COMO ENTENDER O TERMO «CONTINENTE NEGRO»?
De uma ponta à outra da História registada, a África tem sido lamentavelmente incompreendida e maltratada pelo resto do mundo. A humanidade simplesmente não reconhece as suas dívidas e obrigações para com a África. Na imaginária ocidental, África é o «continente negro». Uma metáfora, talvez, mas também o símbolo poderoso de uma persistente tendência para situar África e os seus habitantes num lugar separado do resto da humanidade. É óbvio o duplo significado da expressão: o «continente negro» não se refere unicamente ao negrume da floresta africana equatorial, à densidade das suas sombras tropicais, à negritude da pele africana, nem sequer à tradicional falta de conhecimentos sobre este continente.

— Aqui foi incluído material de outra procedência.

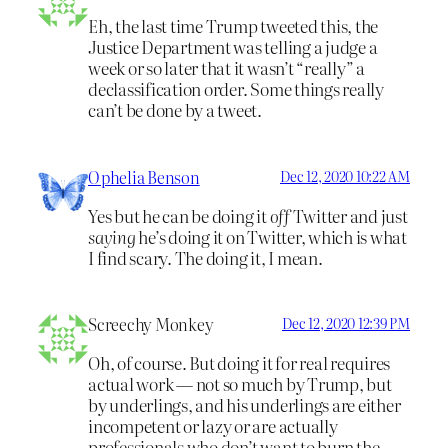
Eh, the last time Trump tweeted this, the
Justice Department was telling a judge a
week or so later that it wasn’t “really” a
declassification order. Some things really
can’t be done by a tweet.
Ophelia Benson
Dec 12, 2020 10:22 AM
Yes but he can be doing it
off
Twitter and just
saying
he’s doing it on Twitter, which is what
I find scary. The doing it, I mean.
Screechy Monkey
Dec 12, 2020 12:39 PM
Oh, of course. But doing it for real requires
actual work — not so much by Trump, but
by underlings, and his underlings are either
incompetent or lazy or are actually
professionals who don’t want to burn the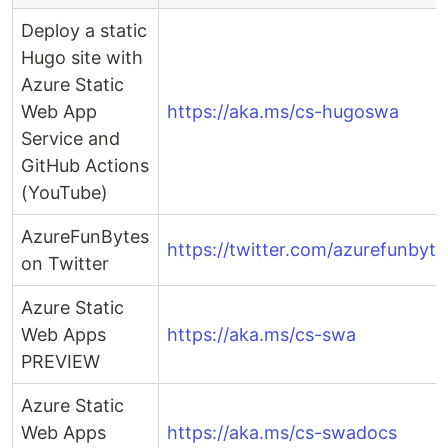
Deploy a static
Hugo site with
Azure Static
Web App
https://aka.ms/cs-hugoswa
Service and
GitHub Actions
(YouTube)
AzureFunBytes
https://twitter.com/azurefunbyte
on Twitter
Azure Static
Web Apps
https://aka.ms/cs-swa
PREVIEW
Azure Static
Web Apps
https://aka.ms/cs-swadocs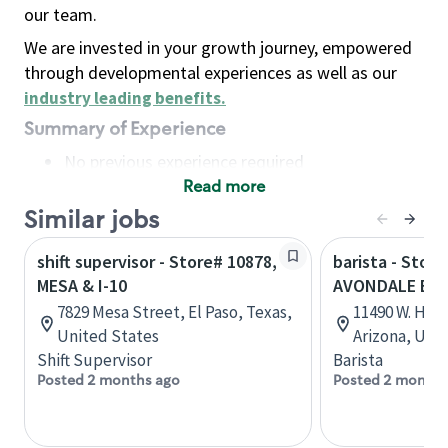
our team.
We are invested in your growth journey, empowered
through developmental experiences as well as our
industry leading benefits
.
Summary of Experience
No previous experience required
Read more
Basic Qualifications
Maintain regular and consistent attendance and
Similar jobs
punctuality, with or without reasonable
shift supervisor - Store# 10878,
barista - Store
accommodation
MESA & I-10
AVONDALE BL
Available to work flexible hours that may
7829 Mesa Street, El Paso, Texas,
11490 W. Hilt
include early mornings, evenings, weekends,
United States
Arizona, Uni
nights and/or holidays
Shift Supervisor
Barista
Meet store operating policies and standards,
Posted 2 months ago
Posted 2 months
including providing quality beverages and food
products, cash handling and store safety and
security, with or without reasonable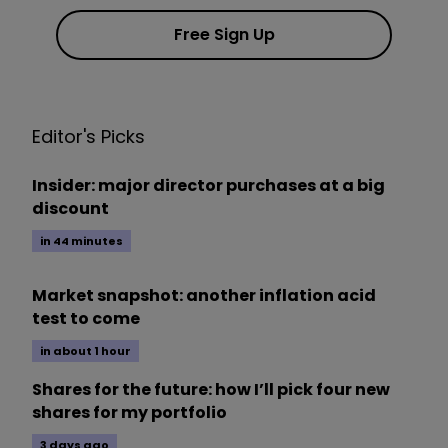
Free Sign Up
Editor's Picks
Insider: major director purchases at a big
discount
in 44 minutes
Market snapshot: another inflation acid
test to come
in about 1 hour
Shares for the future: how I’ll pick four new
shares for my portfolio
3 days ago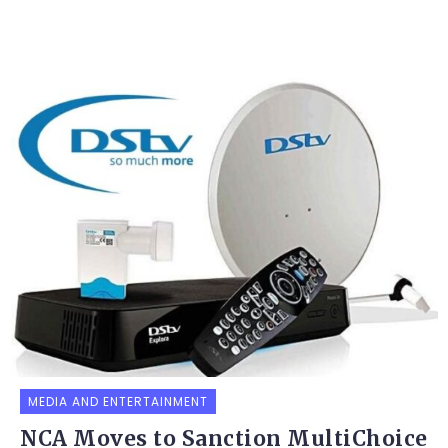
MEDIA AND ENTERTAINMENT
NCA Moves to Sanction MultiChoice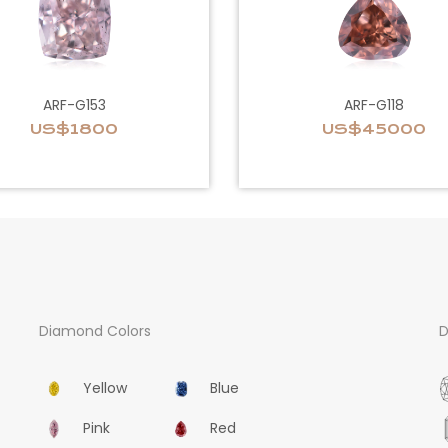
ARF-G153
ARF-G118
US$1800
US$45000
Diamond Colors
D
Yellow
Blue
Pink
Red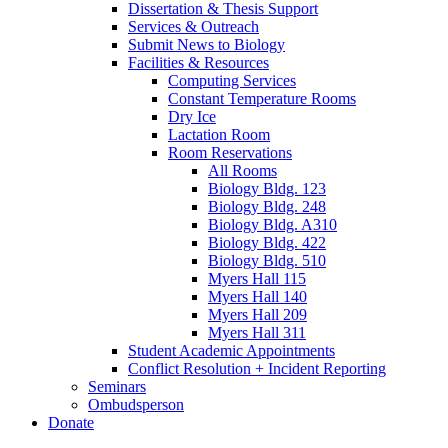
Dissertation
&
Thesis Support
Services
&
Outreach
Submit News to Biology
Facilities
&
Resources
Computing Services
Constant Temperature Rooms
Dry Ice
Lactation Room
Room Reservations
All Rooms
Biology Bldg. 123
Biology Bldg. 248
Biology Bldg. A310
Biology Bldg. 422
Biology Bldg. 510
Myers Hall 115
Myers Hall 140
Myers Hall 209
Myers Hall 311
Student Academic Appointments
Conflict Resolution + Incident Reporting
Seminars
Ombudsperson
Donate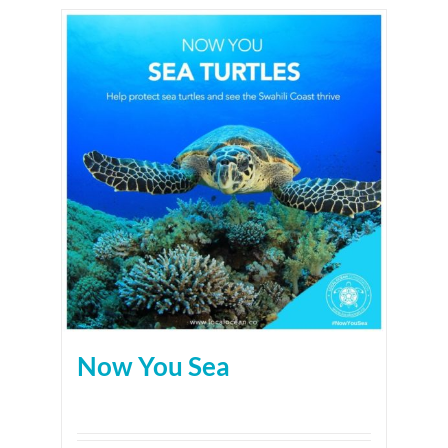
Now You Sea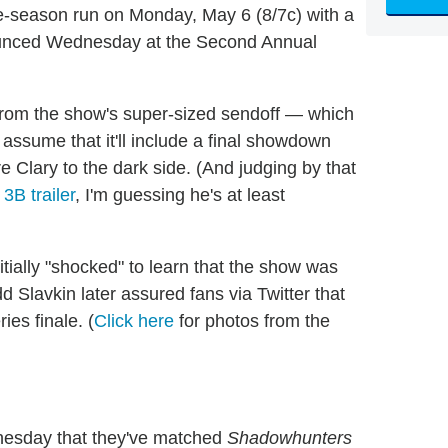
ee-season run on Monday, May 6 (8/7c) with a
nounced Wednesday at the Second Annual
from the show's super-sized sendoff — which
assume that it'll include a final showdown
e Clary to the dark side. (And judging by that
3B trailer
, I'm guessing he's at least
itially "shocked" to learn that the show was
 Slavkin later assured fans via Twitter that
ries finale. (
Click here
for photos from the
esday that they've matched
Shadowhunters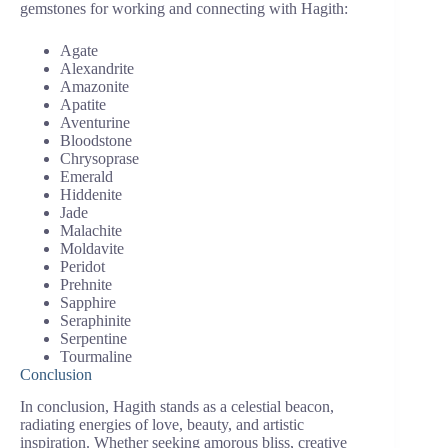
gemstones for working and connecting with Hagith:
Agate
Alexandrite
Amazonite
Apatite
Aventurine
Bloodstone
Chrysoprase
Emerald
Hiddenite
Jade
Malachite
Moldavite
Peridot
Prehnite
Sapphire
Seraphinite
Serpentine
Tourmaline
Conclusion
In conclusion, Hagith stands as a celestial beacon,
radiating energies of love, beauty, and artistic
inspiration. Whether seeking amorous bliss, creative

John Reader, faz uma abordagem da expressão «continente negro», que para ele,
         ‘’(…) acima de tudo, a expressão tacitamente rotula a
          África como o sítio onde existe uma muito peculiar
          forma de escuridão – a escuridão da humanidade’’.
Neste contexto, é em África que se fazem as coisas mais horríveis, não porque a aptidão para tais comportamentos seja uma característica de toda a humanidade mas porque África é considerada por natureza mais selvagem e menos civilizada do que o resto do mundo. 

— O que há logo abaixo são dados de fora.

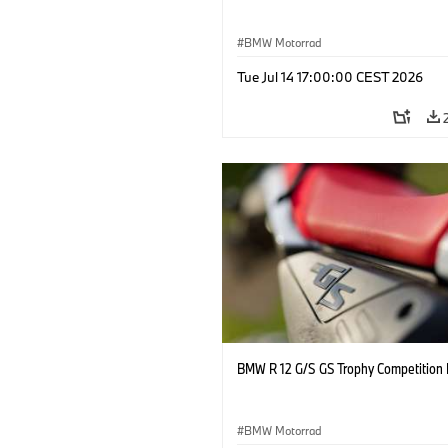
BMW Motorrad
Tue Jul 14 17:00:00 CEST 2026
BMW R 12 G/S GS Trophy Competition 
BMW Motorrad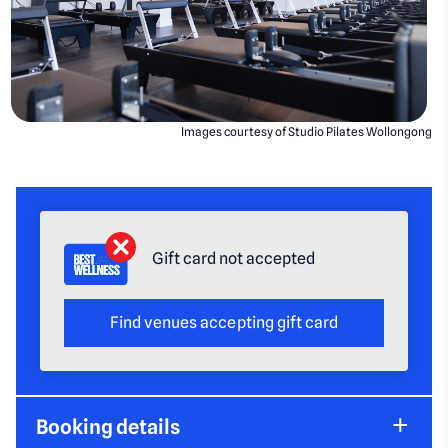
Images courtesy of Studio Pilates Wollongong
Gift card not accepted
Find venues accepting gift card
Booking details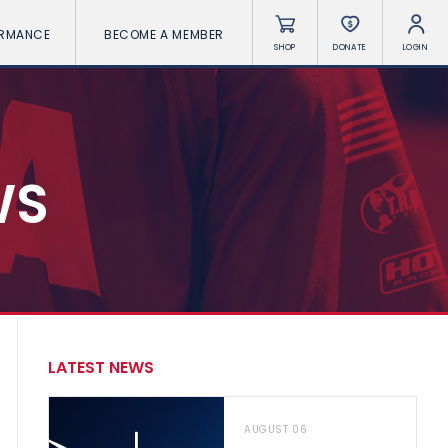
ORMANCE
BECOME A MEMBER
SHOP
DONATE
LOGIN
WS
LATEST NEWS
AUGUST 06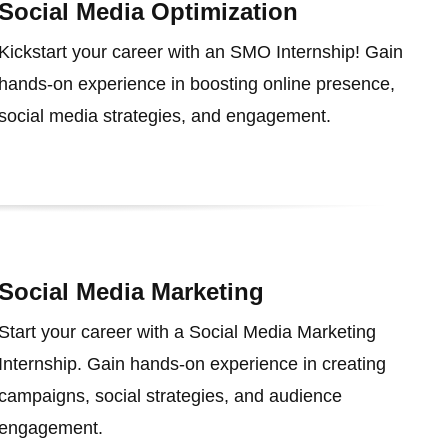
Social Media Optimization
Kickstart your career with an SMO Internship! Gain
hands-on experience in boosting online presence,
social media strategies, and engagement.
Social Media Marketing
Start your career with a Social Media Marketing
Internship. Gain hands-on experience in creating
campaigns, social strategies, and audience
engagement.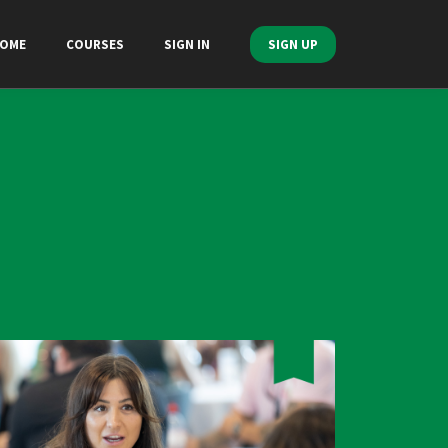
OME
COURSES
SIGN IN
SIGN UP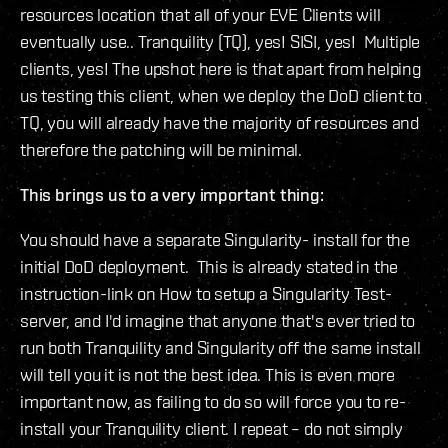
resources location that all of your EVE Clients will
eventually use.. Tranquility (TQ), yes! SISI, yes! Multiple
clients, yes! The upshot here is that apart from helping
us testing this client, when we deploy the DoD client to
TQ, you will already have the majority of resources and
therefore the patching will be minimal.
This brings us to a very important thing:
You should have a separate Singularity- install for the
initial DoD deployment. This is already stated in the
instruction-link on How to setup a Singularity Test-
server, and I'd imagine that anyone that's ever tried to
run both Tranquility and Singularity off the same install
will tell you it is not the best idea. This is even more
important now, as failing to do so will force you to re-
install your Tranquility client. I repeat – do not simply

PORQUÊ ESTUDAR A HISTÓRIA DE ÁFRICA?
Todos nós, independentemente das nossas origens, da nossa cor da pele, da nossa religião, precisamos conhecer de onde viemos, porquê existimos e para onde vamos, para que possamos estar localizados no tempo e no espaço.
Estudar a história da África é essencial para se dar conta desse desafio. Estão aí manifestações culturais e religiosas que sobreviveram à escravidão. Através delas, e no embate com a discriminação racial, defluem comportamentos característicos, atavismos, expressões de sentimentos, formas de organização e de convivência comunitária... Não se pode negligenciar conhecimentos que ajudem a decifrar esse universo tão dinâmico em si, e que se confunde com a própria dinâmica social brasileira. São parte da ampla e irreprimível vontade da maioria do povo brasileiro se conhecer melhor, para ser melhor e construir uma sociedade melhor.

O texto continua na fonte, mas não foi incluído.